Important Questions For Class 11 Physics Expansion Of Gases

Expansion Of Gases Long Answer Type Questions

Question 1. In case of volume expansion of a gas, mention of both the pressure and the temperature is necessary, whereas for expansion of solids and liquids, only the temperature is mentioned. Why?
Answer:

The effect of change in pressure on the volume of a solid or of a liquid is practically insignificant because of compactness of molecules. But, inter-molecular attraction in gases is weak so change in pressure significantly changes the volume of a gas.

All substances, solid, liquid or gas, expand on increase in temperature in general. Hence, the mention of pressure along with temperature is necessary in case of volume expansion of a gas.

Question 2. When a balloon is inflated both its volume and its pressure increase. Is there any violation of Boyle’s law?
Answer:

According to Boyles law, the volume of a gas varies inversely with pressure at constant temperature, only if the mass of the gas is fixed. During the inflation of a balloon, the mass of a gas is increasing. So there is no violation of Boyle’s law.

Important Questions For Expansion Of Gases

Question 3. Unlike a liquid, there is no coefficient of apparent expansion in case of a gas—why? Or, During the expansion of a liquid, volume expansion of the container is taken into account, but not for a gas—why?
Answer:

When a liquid in a container is heated, both the liquid and the container expand. The coefficient of expansion of any solid is less than that of any liquid but not negligible.

  • So the expansion of the solid is not neglected. Thus in case of liquids we get two coefficients of expansion. One is the coefficient of apparent expansion and the other is the coefficient of real expansion.
  • In apparent expansion the expansion of the container is ignored, whereas in real expansion, the coefficient of expansion of the container is added with the coefficient of apparent expansion.
  • A mass of a gas is also heated by heating the container. This is similar to the heating of a liquid. But for the same rise in temperature, the expansion of a gas is nearly 100 times more than that of the container.
  • Unless a very accurate measurement is required, expansion of the container is neglected. Hence, no apparent expansion needs to be considered in case of a gas.

Question 4. Two identical spherical bulbs contain air and are connected by a short horizontal glass tube. The tube contains a short mercury thread in it. Temperatures of the two bulbs are 0°C and 20°C respectively. If the temperature of each bulb is increased by 10°C, what will be the change in the position of the mercury thread?
Answer:

Given

Two identical spherical bulbs contain air and are connected by a short horizontal glass tube.
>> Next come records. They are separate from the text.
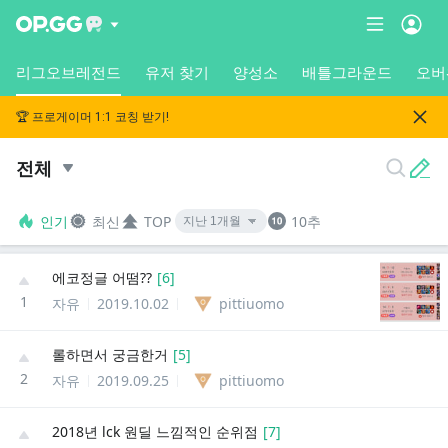
리그오브레전드
유저 찾기
양성소
배틀그라운드
오버
🏆 프로게이머 1:1 코칭 받기!
전체
인기
최신
TOP
10추
에코정글 어떰??
[
6
]
1
자유
2019.10.02
pittiuomo
롤하면서 궁금한거
[
5
]
2
자유
2019.09.25
pittiuomo
2018년 lck 원딜 느낌적인 순위점
[
7
]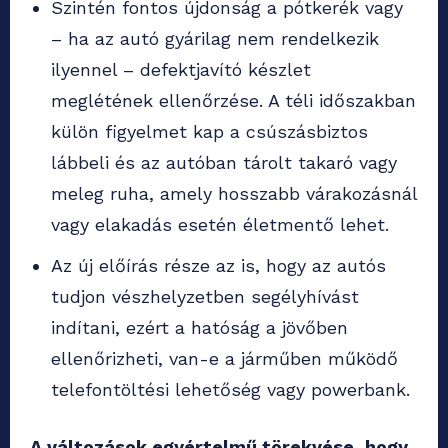
Szintén fontos újdonság a pótkerék vagy
– ha az autó gyárilag nem rendelkezik
ilyennel – defektjavító készlet
meglétének ellenőrzése. A téli időszakban
külön figyelmet kap a csúszásbiztos
lábbeli és az autóban tárolt takaró vagy
meleg ruha, amely hosszabb várakozásnál
vagy elakadás esetén életmentő lehet.
Az új előírás része az is, hogy az autós
tudjon vészhelyzetben segélyhívást
indítani, ezért a hatóság a jövőben
ellenőrizheti, van-e a járműben működő
telefontöltési lehetőség vagy powerbank.
A változások egyértelmű törekvése, hogy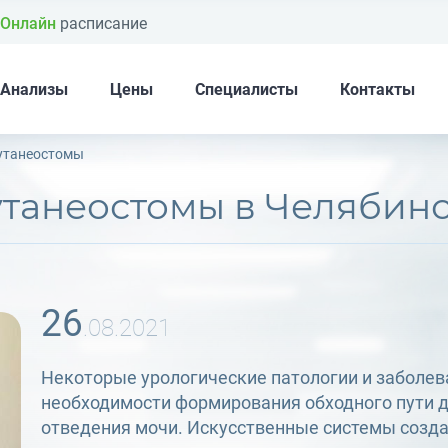
Онлайн
расписание
Анализы
Цены
Специалисты
Контакты
утанеостомы
утанеостомы в Челябин
26
.08.2021
Некоторые урологические патологии и заболев
необходимости формирования обходного пути 
отведения мочи. Искусственные системы созд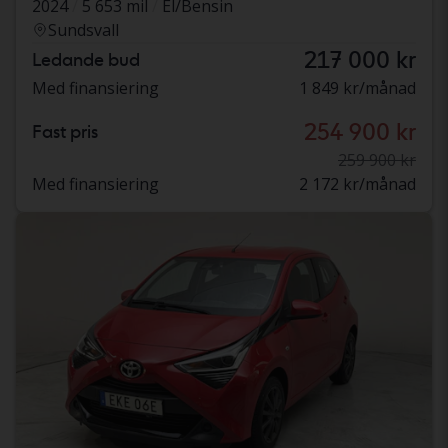
2024
5 653 mil
El/Bensin
Sundsvall
217 000 kr
Ledande bud
Med finansiering
1 849 kr/månad
254 900 kr
Fast pris
259 900 kr
Med finansiering
2 172 kr/månad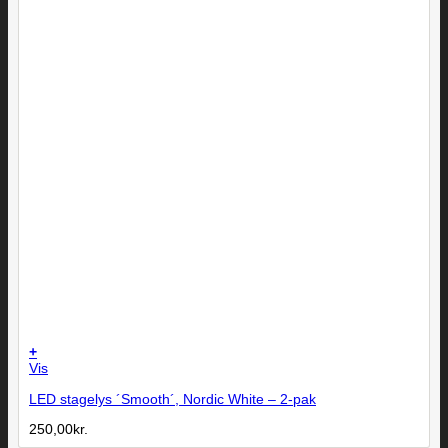
+
Vis
LED stagelys ´Smooth´, Nordic White – 2-pak
250,00
kr.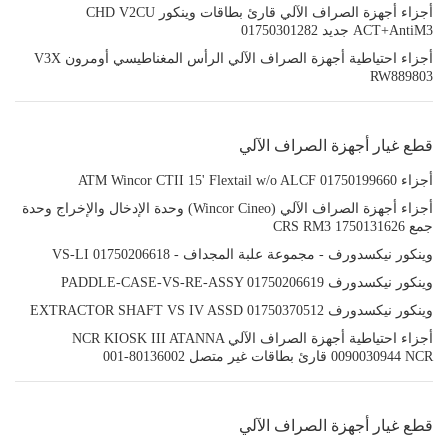
أجزاء أجهزة الصراف الآلي قارئ بطاقات وينكور CHD V2CU
ACT+AntiM3 جديد 01750301282
أجزاء احتياطية أجهزة الصراف الآلي الرأس المغناطيسي أومرون V3X
RW889803
قطع غيار أجهزة الصراف الآلي
أجزاء ATM Wincor CTII 15' Flextail w/o ALCF 01750199660
أجزاء أجهزة الصراف الآلي (Wincor Cineo) وحدة الإدخال والإخراج وحدة
جمع CRS RM3 1750131626
وينكور نيكسدورف - مجموعة علبة المجداف - VS-LI 01750206618
وينكور نيكسدورف PADDLE-CASE-VS-RE-ASSY 01750206619
وينكور نيكسدورف EXTRACTOR SHAFT VS IV ASSD 01750370512
أجزاء احتياطية أجهزة الصراف الآلي NCR KIOSK III ATANNA
0090030944 NCR قارئ بطاقات غير متصل 80136002-001
قطع غيار أجهزة الصراف الآلي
The tube contains a short mercury thread in it. Temperatures of the two bulbs are 0°C and 20°C respectively. If the temperature of each bulb is increased by 10°C

The mercury thread shift⇒ s towards the bulb at higher temperature. As the mercury thread is in equilibrium before increasing the temperature, the initial pressure on both sides of the thread should be the same, say p.

On heating, the equilibrium is disturbed and the pressures change to p1 and p2 respectively for the bulbs at (0+ 10)°C or 10°C, and (20 + 10)°C or 30°C respectively.

Applying Charles’ law for the first bulb, \(\frac{p_1}{p}=\frac{T_1}{T}=\frac{273+10}{273}=\frac{283}{273}=1.037\)

and for the second bulb \(\frac{p_2}{p}=\frac{T_2}{T}=\frac{273+30}{273+20}=\frac{303}{293}=1.034 \)

⇒ \(\frac{p_1}{p_2}=\frac{283 \times 293}{273 \times 303}=1.0024\)

As p1 is greater than p2, the thread shifts towards the bulb at higher temperature.

Question 5. To define the coefficient of expansion of gases, the initial volume or pressure is always taken at 0°C. But for the coefficients of expansion of solids and liquids, the initial temperature need not be taken as 0°C. Why?
Answer:

The values of the coefficients of expansion of solids and liquids are very small. Hence, in this case, the volume at any temperature can be taken as the initial volume. The coefficient of volume expansion of a gas is relatively higher.

So if we consider volumes or pressures at different temperatures as the initial volume or pressure, the coefficient of expansion differs considerably. Hence, to define the coefficient of expansion of gases, the initial volume or pressure should always be taken at 0°C.

Question 6. Air pressure in a car tyre increases during driving. Explain why.
Answer:

Air pressure in a car tyre increases during driving.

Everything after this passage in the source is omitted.